Echoes in Eternity
My friend Troy died of liver cancer on April 11, 2012. He was 39 years and 6 months old. His birthday was nine years and five days before mine. I met him around the age of 10 or 11. The age difference between us then was more significant. I used to bring him chocolate milk at lunch time while he helped his dad build my dad’s new office. I remember seeing him sit on a cement ledge, eating his sandwich with his brother. I don’t remember what he looked like then.
The years in between are dotted with faint memories. He worked for my dad’s business for awhile as I grew up, so I would see him around. He got a reputation for hitting a lot of deer with his car. I can recall going to his brother’s wedding but not Troy’s. I remember when he got a motorcycle, and we met up one rainy night for schwarma. He was nervous to ride home in the dark drizzle.

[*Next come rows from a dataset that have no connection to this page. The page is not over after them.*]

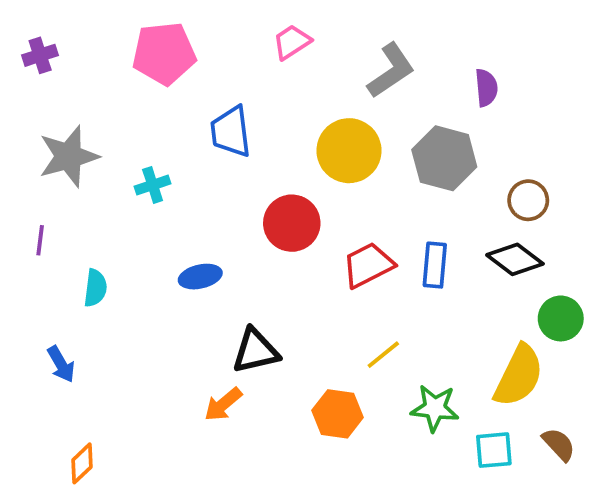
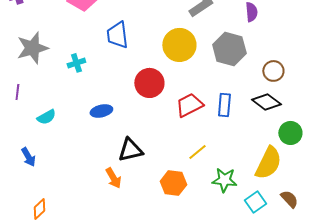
cyan semicircle: (95, 288) -> (46, 117), turned 54
orange arrow: (223, 404) -> (113, 178), turned -80
cyan square: (494, 450) -> (255, 202), turned -30

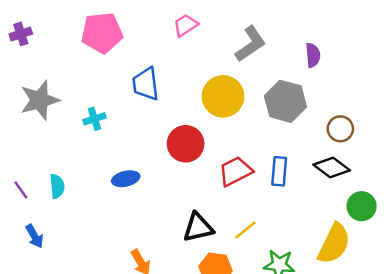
purple line: (17, 92) -> (21, 190), moved, turned -42
cyan semicircle: (46, 117) -> (57, 186), turned -66
black triangle: (130, 150) -> (198, 227), moved

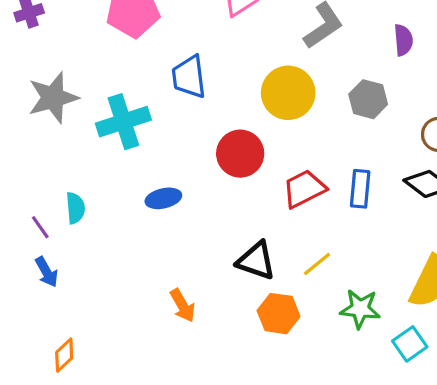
gray hexagon: (285, 101) -> (368, 99), size x0.7
cyan cross: (94, 119) -> (123, 122), size x1.8
purple line: (21, 190) -> (40, 227), moved
black triangle: (198, 227) -> (256, 261), turned 32

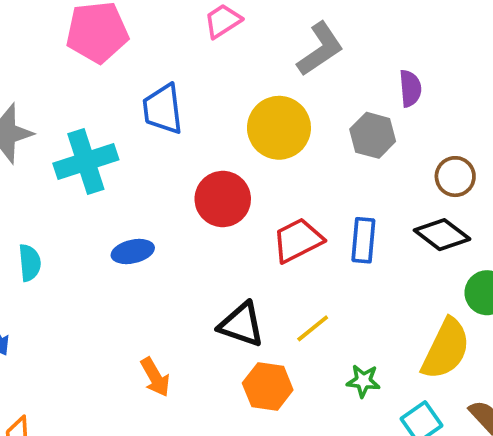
purple semicircle: (403, 40) -> (410, 88), moved
green star: (360, 309) -> (363, 381), size x0.7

Both of us had been married, then divorced. Both of us had moved away from Southern Oregon, then returned. He came home because he was battling a mysterious chronic illness and could no longer work. I came home because I didn’t want to raise my son alone on the opposite side of the country. Both of us had nothing else to do but discuss how our lives had gone wrong. And how we wanted so desperately for it to get better.

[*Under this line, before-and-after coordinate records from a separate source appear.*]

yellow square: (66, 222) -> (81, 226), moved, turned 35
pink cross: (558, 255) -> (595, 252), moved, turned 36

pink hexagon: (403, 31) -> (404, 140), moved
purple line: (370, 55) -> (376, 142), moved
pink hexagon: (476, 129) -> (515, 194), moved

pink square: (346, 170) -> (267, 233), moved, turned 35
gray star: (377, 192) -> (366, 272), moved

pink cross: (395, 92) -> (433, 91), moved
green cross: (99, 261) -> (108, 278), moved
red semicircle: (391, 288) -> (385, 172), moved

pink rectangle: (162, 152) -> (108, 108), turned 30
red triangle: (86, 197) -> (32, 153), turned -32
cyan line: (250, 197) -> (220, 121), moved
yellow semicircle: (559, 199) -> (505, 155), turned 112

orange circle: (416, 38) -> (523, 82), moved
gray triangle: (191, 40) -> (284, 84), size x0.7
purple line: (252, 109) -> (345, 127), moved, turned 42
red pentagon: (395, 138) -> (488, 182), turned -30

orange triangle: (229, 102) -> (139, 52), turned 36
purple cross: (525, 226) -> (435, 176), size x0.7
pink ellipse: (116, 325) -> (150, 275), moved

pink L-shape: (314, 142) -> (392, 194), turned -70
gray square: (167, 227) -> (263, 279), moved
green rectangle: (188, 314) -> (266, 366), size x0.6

We would shoot pool, talking into the wee hours of the morning about our miserable love lives and how alone we really felt. But the comfort we found in each other was like siblings. Never questioning if the other would be there at the lowest point. It wasn’t uncommon for us to call each other and say, sushi? Then we’d meet up at our favorite local spot and try out different combos. Troy’s tried and true favorite was always a basic spicy tuna roll. Conversations would last hours over bottles of sake and endless edamame.
We saw so many movies together. Countless. Even now, some movie will come on and I’ll remember, oh yeah, I saw that in the theater ages ago with Troy. That’s the significance of the film for me. One of our absolute favorites was Gladiator. We’d watch it over and over, sometimes just having it on as we talked.

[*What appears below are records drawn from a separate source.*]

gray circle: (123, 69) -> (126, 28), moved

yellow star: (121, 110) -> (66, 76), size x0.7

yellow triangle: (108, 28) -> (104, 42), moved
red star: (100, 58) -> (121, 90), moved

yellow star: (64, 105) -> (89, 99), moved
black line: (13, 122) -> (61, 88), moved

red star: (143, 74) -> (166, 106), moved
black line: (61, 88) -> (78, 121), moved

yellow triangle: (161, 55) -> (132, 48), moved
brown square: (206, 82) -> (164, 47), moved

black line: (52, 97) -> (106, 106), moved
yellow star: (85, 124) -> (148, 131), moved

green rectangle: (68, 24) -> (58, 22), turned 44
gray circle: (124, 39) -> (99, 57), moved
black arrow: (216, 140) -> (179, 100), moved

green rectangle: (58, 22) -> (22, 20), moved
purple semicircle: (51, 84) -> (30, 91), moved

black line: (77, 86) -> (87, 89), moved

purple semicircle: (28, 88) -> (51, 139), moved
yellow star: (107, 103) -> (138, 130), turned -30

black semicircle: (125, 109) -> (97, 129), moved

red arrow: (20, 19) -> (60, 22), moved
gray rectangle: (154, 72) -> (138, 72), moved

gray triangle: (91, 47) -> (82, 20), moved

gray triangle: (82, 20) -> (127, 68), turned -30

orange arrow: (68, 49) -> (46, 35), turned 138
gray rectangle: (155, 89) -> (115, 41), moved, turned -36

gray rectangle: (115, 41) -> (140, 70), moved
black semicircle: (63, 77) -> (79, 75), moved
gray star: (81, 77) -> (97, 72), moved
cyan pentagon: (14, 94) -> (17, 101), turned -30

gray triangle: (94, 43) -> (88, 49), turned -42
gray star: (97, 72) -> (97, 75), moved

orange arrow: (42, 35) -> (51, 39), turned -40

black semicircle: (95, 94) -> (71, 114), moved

When I woke up that morning and found out he was gone, I wasn’t shocked. He’d been sick for a long time. The cancer had been slow to build but quick to take hold. But in the few months leading up to it, I didn’t take the time to see him, to connect with him the way we had done for so long. We were both remarried at that point and our friendship wasn’t as co-dependent anymore. Every now and then we’d run into each other at the store and do a mini catch-up. But the long nights of existential discussions had faded into our young adulthood. That night, I had a spicy tuna roll, like some kind of tribute.
For seven years I’ve tried to write about my friend Troy. And the same way I realized I had missed my opportunity to tell him how dear he was to me then, I see now that waiting so long to write about him now has cost me a few memories. How long before I no longer see his face in a crowd and forget what he looked like then, as I did when I was a kid? And while I still hear a few songs that remind me of him, or those unexpected movie memories will pop up, it feels as though each year he fades a little further into the past.
One thing’s for sure, I’ll never forget his hugs. No one ever hugged you as sincerely or genuinely as Troy. He was one of the kindest souls I will ever have had the privilege to know.